Marilynne Robinson will be speaking at Central library in a few weeks. I’m so excited! I recently finished her newest novel, Home, companion to the 2005 Pulitzer-winning Gilead, one of my favorite books. 


Home didn’t quite live up to my (sky high) expectations – it’s not another Gilead – but was nonetheless a great read and one I’m happy to add to my library. It was interesting to read the events of Gilead from another point of view (though 3rd person this time, instead of first) and to see the development of Jack and Glory, and Reverend Boughton, but even more interesting was the way Ames, beloved Gilead narrator, seemed unforgiving and almost cruel at times in Jack’s eyes. I can’t wait to hear what Robinson will talk about. 

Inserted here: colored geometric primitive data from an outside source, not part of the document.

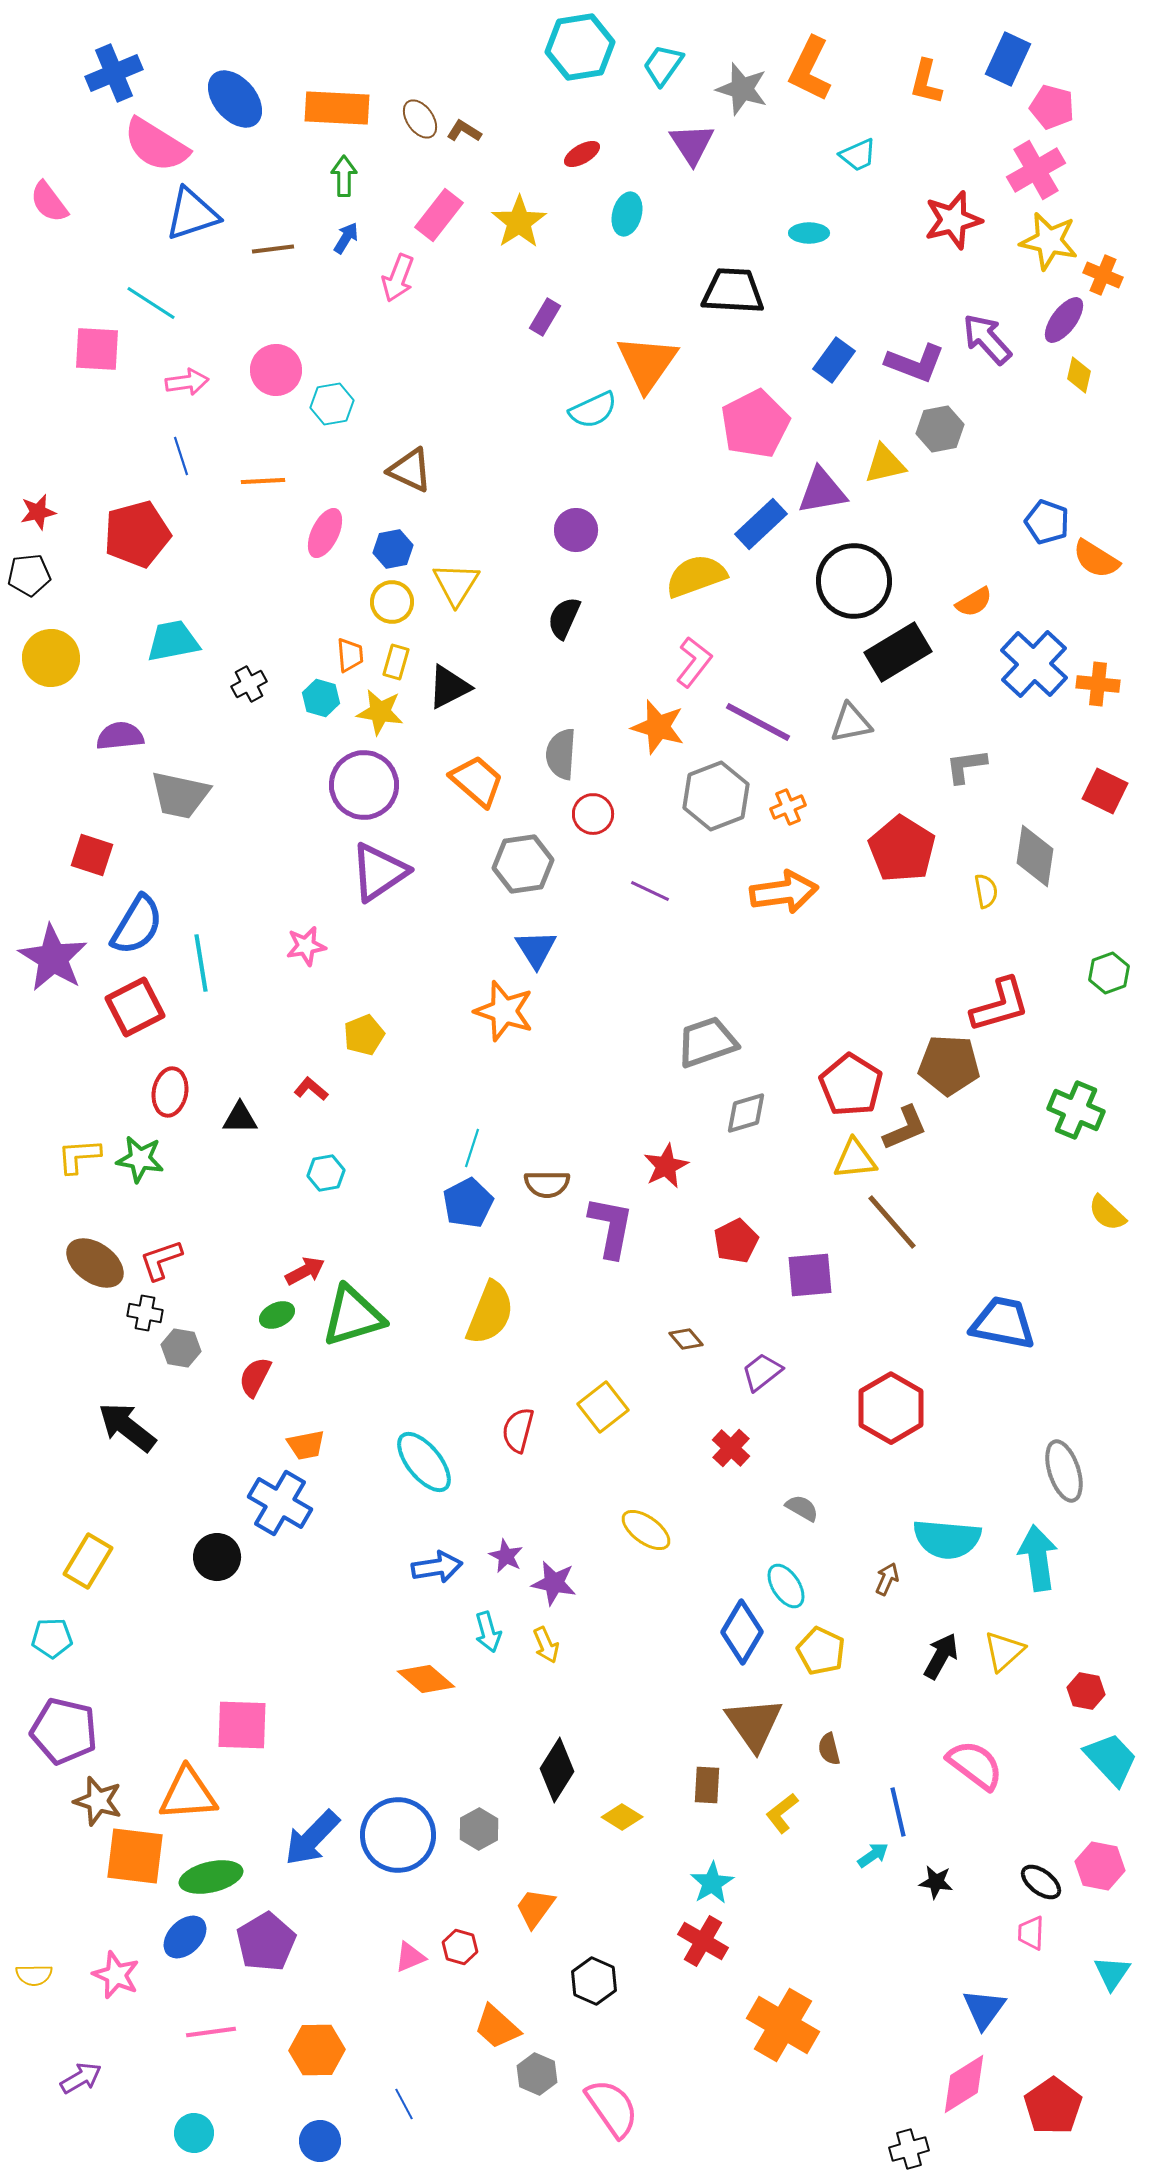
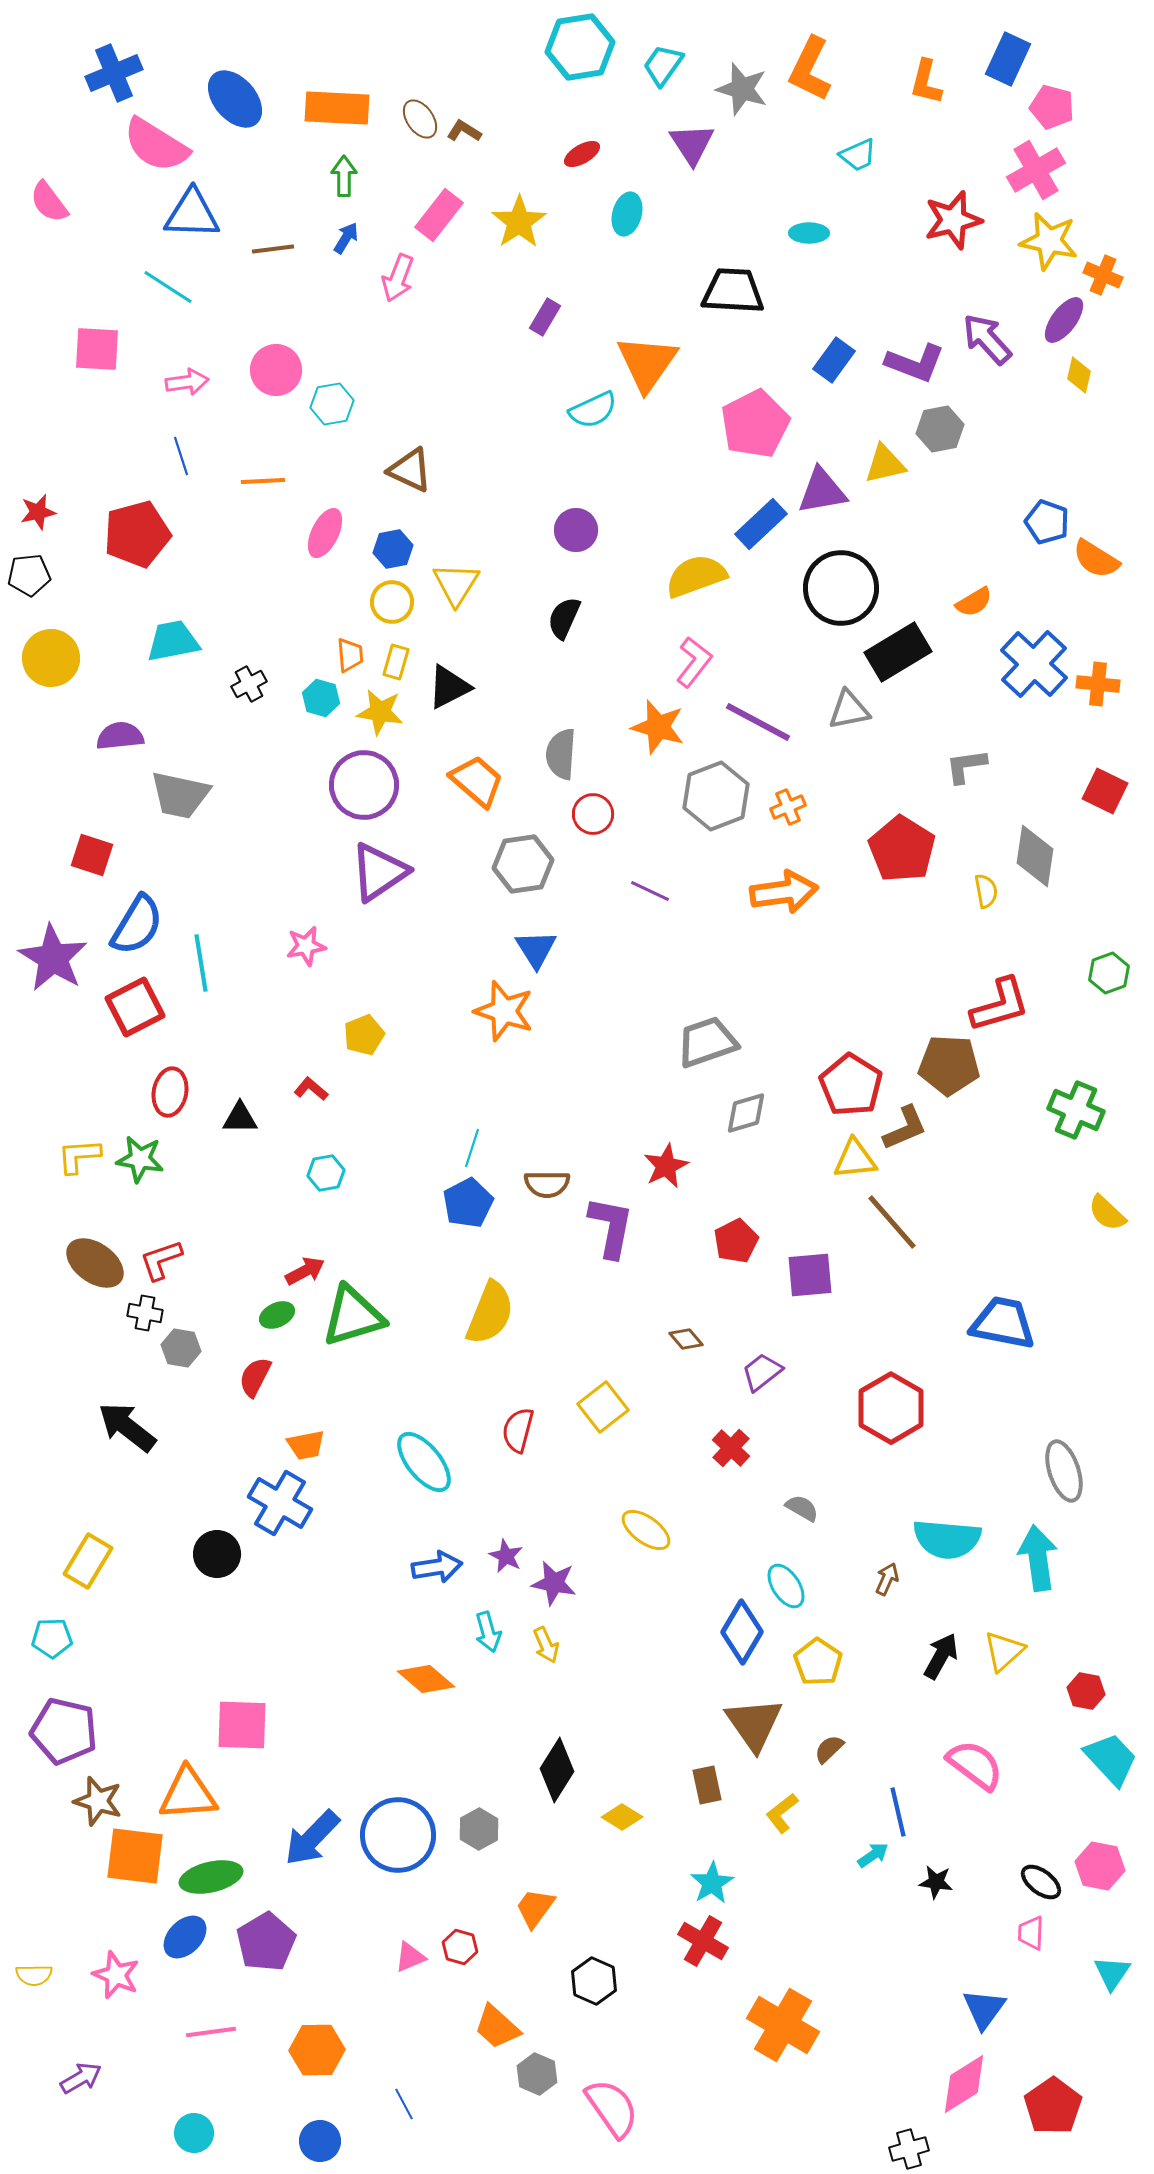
blue triangle at (192, 214): rotated 20 degrees clockwise
cyan line at (151, 303): moved 17 px right, 16 px up
black circle at (854, 581): moved 13 px left, 7 px down
gray triangle at (851, 723): moved 2 px left, 13 px up
black circle at (217, 1557): moved 3 px up
yellow pentagon at (821, 1651): moved 3 px left, 11 px down; rotated 9 degrees clockwise
brown semicircle at (829, 1749): rotated 60 degrees clockwise
brown rectangle at (707, 1785): rotated 15 degrees counterclockwise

I also recently read her 2004 Housekeeping

and loved it. Nothing much actually seems to happen in Robinson’s novels, but it doesn’t matter, because they’re so beautifully written. Fast-paced thrillers or mysteries are best read late at night, into the small hours, unable to sleep until you finish; Robinson’s books are perfect for a chilly fall day in front of a fire.   

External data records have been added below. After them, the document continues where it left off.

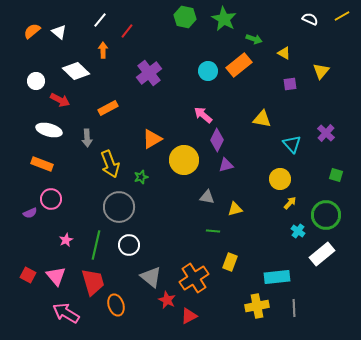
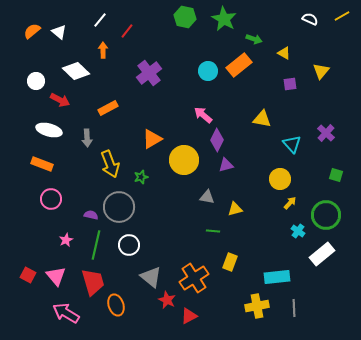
purple semicircle at (30, 213): moved 61 px right, 2 px down; rotated 144 degrees counterclockwise
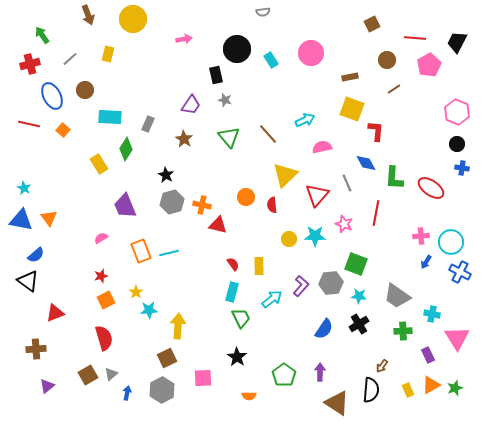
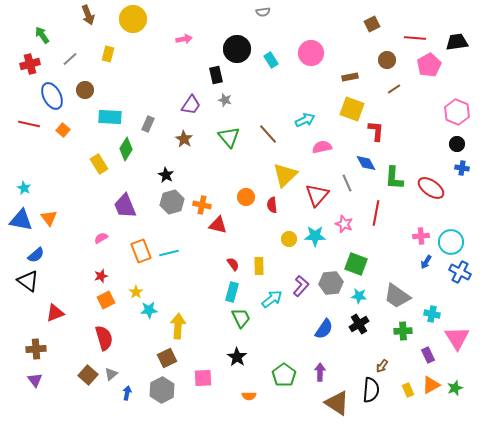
black trapezoid at (457, 42): rotated 55 degrees clockwise
brown square at (88, 375): rotated 18 degrees counterclockwise
purple triangle at (47, 386): moved 12 px left, 6 px up; rotated 28 degrees counterclockwise
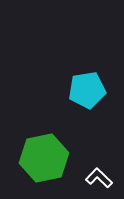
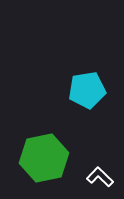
white L-shape: moved 1 px right, 1 px up
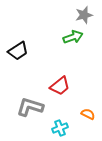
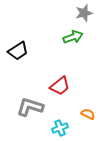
gray star: moved 2 px up
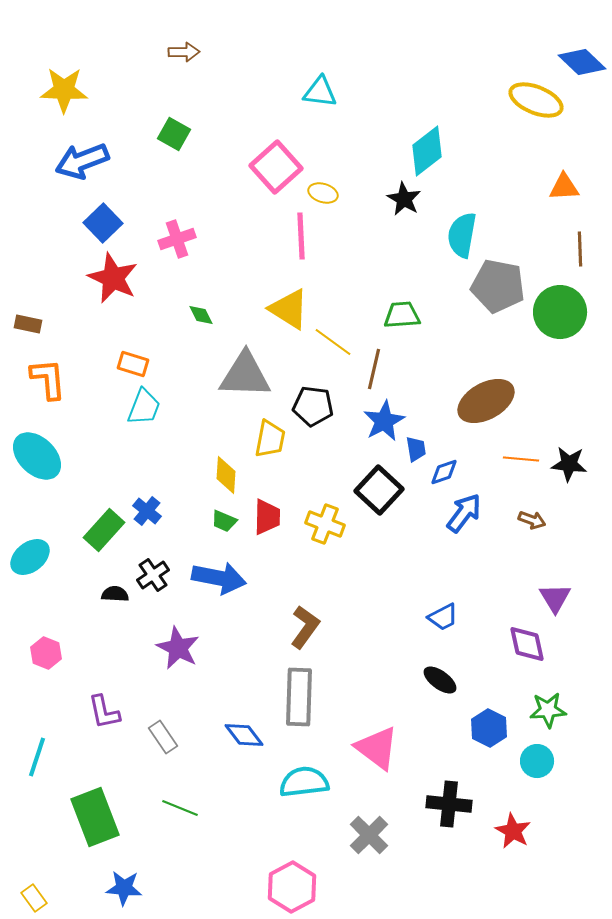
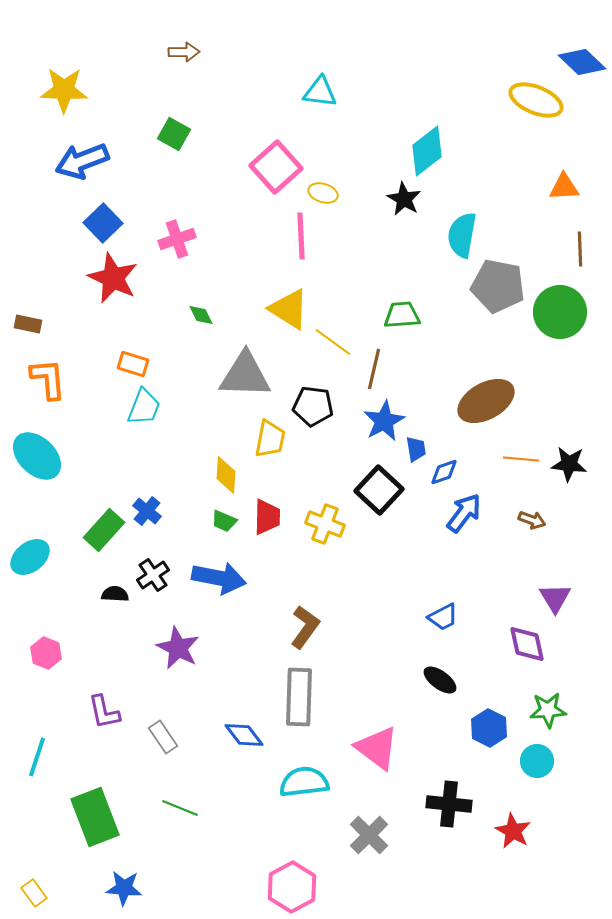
yellow rectangle at (34, 898): moved 5 px up
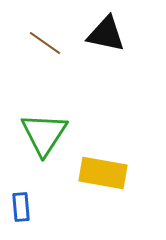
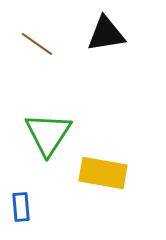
black triangle: rotated 21 degrees counterclockwise
brown line: moved 8 px left, 1 px down
green triangle: moved 4 px right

A few days ago you and your mother came home with flowers. I knew where you had been. Of course she takes you up there, to get you a little used to the place. And I hear she’s made it very pretty, too. She’s a thoughtful woman. You had honeysuckle, and you showed me how to suck the nectar out of the blossoms. You would bite the little tip off a flower and then hand it to me, and I pretended I didn’t know how to go about it, and I would put the whole flower in my mouth, and pretend to chew it and swallow it, and you’d laugh and laugh and say, No! no! no!! And then I pretended I had a bee buzzing around in my mouth, and you said, ‘No, you don’t, there wasn’t any bee!’ and I grabbed you around the shoulders and blew into your ear and you jumped up as though you thought maybe there was a bee after all, and you laughed, and then you got serious and you said, ‘I want you to do this.’ And then you put your hand on my cheek and touched the flower to my lips, so gently and carefully, and said, ‘Now sip.’ You said, ‘You have to take your medicine.’ So I did, and it tasted exactly like honeysuckle, just the way it did when I was your age and it seemed to grow on every fence post and porch railing in creation.